The slowly rising plateau ahead of them resembled a garbage heap of calcified bones. Each bone looked as if it had been chewed and licked clean over centuries. Jim crouched down for a closer look at the sun-bleached latticework. He took a two-euro coin from his pocket and dropped it into the crevice. No sound: they were standing over the black hole of the earth. He shuddered to think of Thalia's mother. What if she'd slipped and fallen into the mountain, and that was why the helicopter had failed to find her? He'd been a fool to give the sisters hope that they'd find her.

“Ambrose!” Jim yelled to his friend, who was far ahead, picking his way across. Ambrose stopped and turned.

“There's got to be another way!”

“There
is
no other way. Look for a red marker,” Ambrose shouted back, waiting for Jim to catch up. “There's the first one. Tuck your pole under the straps of your knapsack. You'll need both hands for balance.”

The red marker ahead was as faint as a thermometer reading.

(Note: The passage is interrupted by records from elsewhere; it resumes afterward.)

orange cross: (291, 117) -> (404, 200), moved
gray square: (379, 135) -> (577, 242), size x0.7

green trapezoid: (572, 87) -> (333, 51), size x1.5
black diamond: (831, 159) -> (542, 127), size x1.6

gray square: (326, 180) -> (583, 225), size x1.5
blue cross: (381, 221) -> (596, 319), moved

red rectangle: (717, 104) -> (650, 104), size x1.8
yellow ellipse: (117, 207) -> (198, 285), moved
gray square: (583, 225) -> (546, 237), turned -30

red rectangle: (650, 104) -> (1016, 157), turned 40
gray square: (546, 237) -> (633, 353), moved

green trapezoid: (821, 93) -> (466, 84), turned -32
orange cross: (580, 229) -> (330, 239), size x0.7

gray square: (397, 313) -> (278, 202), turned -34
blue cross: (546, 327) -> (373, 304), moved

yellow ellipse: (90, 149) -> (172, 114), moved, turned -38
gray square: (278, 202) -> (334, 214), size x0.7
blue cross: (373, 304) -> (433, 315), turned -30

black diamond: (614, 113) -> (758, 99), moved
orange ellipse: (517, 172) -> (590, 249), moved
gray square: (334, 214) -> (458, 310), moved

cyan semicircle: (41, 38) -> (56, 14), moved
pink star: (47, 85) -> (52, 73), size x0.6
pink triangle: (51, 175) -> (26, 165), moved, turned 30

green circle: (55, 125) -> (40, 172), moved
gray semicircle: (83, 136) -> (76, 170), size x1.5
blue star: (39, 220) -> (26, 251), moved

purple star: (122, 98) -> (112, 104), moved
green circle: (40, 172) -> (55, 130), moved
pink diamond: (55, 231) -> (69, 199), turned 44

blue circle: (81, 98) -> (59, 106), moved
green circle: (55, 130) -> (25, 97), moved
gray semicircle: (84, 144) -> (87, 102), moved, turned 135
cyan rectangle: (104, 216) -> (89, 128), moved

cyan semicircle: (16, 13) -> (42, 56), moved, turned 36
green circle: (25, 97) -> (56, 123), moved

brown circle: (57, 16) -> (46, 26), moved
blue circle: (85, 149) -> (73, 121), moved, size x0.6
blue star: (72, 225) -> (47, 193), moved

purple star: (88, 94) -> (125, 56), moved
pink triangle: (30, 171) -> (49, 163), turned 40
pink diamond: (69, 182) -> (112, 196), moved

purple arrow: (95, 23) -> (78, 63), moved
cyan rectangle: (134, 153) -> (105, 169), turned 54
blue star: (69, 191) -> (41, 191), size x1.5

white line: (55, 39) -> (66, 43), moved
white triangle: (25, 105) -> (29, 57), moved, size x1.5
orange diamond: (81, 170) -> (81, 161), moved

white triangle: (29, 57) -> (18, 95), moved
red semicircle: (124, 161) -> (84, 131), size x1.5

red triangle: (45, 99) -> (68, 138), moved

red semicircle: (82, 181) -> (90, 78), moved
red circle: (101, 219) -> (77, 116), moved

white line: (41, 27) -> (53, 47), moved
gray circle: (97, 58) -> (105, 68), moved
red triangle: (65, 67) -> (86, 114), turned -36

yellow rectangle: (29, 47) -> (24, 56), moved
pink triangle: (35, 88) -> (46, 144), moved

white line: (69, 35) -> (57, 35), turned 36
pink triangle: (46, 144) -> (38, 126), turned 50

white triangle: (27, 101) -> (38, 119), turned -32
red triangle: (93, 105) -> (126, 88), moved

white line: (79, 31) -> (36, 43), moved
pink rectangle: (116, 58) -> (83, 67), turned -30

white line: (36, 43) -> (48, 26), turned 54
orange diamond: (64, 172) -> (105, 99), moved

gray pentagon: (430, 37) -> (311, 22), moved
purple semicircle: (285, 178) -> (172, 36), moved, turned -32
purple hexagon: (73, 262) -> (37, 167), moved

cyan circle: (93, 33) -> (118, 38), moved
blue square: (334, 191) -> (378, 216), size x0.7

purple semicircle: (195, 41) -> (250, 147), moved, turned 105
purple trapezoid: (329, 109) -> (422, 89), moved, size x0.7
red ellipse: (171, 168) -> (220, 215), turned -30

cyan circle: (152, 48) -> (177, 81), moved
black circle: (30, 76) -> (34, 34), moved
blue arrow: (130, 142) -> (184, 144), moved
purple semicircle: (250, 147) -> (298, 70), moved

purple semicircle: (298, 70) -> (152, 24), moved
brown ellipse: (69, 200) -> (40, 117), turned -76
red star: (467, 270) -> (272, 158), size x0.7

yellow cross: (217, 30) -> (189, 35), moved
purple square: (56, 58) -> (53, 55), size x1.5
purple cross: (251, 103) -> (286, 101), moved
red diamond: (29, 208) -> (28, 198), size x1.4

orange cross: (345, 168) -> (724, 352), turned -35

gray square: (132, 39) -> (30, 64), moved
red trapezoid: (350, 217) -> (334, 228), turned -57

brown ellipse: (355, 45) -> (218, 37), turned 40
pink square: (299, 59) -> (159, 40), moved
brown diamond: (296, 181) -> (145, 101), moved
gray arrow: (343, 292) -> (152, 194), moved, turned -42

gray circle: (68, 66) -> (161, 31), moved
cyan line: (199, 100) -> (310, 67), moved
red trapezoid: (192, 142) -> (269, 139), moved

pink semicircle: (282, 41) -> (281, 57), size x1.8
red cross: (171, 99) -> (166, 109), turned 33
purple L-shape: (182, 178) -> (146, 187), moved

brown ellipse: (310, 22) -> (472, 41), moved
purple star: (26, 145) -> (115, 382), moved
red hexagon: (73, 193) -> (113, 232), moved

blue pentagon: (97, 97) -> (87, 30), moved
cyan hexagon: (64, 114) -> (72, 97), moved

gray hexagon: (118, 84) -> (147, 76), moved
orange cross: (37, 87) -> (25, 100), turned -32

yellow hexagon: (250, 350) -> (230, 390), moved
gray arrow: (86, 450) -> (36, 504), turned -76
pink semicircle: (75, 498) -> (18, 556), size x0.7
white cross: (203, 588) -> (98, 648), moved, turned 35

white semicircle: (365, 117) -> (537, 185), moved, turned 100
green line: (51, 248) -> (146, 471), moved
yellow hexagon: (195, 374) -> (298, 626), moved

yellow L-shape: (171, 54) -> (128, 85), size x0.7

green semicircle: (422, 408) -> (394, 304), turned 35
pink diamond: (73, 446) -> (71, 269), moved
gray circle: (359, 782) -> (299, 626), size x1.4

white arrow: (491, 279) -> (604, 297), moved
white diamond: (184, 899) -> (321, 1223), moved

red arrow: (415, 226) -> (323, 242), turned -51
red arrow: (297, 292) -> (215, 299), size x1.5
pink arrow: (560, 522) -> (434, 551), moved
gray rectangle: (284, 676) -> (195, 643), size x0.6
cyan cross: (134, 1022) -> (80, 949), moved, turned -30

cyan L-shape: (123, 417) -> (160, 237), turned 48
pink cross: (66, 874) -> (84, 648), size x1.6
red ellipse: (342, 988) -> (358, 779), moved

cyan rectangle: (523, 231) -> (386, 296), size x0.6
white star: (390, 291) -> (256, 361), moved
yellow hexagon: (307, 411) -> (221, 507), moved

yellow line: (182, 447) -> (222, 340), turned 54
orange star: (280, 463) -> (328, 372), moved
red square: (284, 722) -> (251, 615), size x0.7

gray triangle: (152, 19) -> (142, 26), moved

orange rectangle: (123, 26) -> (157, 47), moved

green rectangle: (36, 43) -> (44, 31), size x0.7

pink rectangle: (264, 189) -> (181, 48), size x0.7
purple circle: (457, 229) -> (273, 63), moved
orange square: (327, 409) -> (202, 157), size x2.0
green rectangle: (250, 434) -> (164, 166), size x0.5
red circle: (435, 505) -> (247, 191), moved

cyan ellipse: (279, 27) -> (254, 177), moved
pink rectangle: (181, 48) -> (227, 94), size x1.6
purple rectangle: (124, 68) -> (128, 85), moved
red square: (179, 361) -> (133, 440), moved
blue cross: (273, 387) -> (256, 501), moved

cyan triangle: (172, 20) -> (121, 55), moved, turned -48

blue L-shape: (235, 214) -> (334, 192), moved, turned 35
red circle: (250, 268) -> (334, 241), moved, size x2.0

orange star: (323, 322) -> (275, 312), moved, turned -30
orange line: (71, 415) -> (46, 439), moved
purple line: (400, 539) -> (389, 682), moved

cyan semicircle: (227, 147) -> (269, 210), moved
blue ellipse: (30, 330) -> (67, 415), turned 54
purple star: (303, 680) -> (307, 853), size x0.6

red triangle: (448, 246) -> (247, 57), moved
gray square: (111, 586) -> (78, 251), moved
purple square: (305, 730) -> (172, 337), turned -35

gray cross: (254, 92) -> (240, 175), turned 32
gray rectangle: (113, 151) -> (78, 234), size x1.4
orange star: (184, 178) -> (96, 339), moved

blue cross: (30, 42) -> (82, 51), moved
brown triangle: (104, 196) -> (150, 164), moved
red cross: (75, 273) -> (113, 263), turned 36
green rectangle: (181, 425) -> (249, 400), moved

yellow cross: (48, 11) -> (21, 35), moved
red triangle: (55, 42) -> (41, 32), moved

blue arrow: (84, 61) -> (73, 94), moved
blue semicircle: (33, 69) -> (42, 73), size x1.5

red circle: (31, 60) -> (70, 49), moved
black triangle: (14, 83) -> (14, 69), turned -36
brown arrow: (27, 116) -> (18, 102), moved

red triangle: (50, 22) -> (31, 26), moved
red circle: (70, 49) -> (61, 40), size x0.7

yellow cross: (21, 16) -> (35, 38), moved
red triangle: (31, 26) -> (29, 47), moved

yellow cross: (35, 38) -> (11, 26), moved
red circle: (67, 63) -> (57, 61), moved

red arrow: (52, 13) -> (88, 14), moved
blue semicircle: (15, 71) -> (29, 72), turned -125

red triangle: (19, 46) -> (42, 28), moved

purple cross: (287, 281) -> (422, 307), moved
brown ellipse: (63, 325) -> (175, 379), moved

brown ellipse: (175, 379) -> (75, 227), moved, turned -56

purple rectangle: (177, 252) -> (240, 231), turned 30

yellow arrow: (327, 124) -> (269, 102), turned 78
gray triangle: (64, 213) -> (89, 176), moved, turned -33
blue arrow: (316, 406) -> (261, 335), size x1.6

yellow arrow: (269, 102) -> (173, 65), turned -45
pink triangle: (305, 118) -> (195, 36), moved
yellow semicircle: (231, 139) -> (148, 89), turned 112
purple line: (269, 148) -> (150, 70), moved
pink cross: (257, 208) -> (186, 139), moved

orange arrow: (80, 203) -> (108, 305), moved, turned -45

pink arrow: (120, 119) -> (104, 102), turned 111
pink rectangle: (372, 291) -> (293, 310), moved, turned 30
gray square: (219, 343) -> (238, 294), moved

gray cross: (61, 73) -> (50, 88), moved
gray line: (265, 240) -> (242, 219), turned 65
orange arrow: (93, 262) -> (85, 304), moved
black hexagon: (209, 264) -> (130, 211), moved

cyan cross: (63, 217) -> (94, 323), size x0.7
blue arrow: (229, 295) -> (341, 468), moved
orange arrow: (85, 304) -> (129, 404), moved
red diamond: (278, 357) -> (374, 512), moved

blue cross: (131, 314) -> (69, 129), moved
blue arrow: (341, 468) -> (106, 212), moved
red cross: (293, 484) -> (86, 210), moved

“Now I know why you got down on your knees,” Jim said as he joined his friend. “Where's the warning sign with the skull and crossbones?”

“You're not in the US of A . . .”

“Why didn't the sisters warn us of this? This is downright dangerous.”

“Nothing new to them,” Ambrose said. “If you've come up this high, you've had to deal with a lot of nature's hand-me-downs. Can you step it up a little? At the rate we're going, we'll be adding our own bones to this graveyard.”

“I can't see the Parisian wife of the minister of the interior making this place her home for the summer months,” said Jim when he next caught up to Ambrose.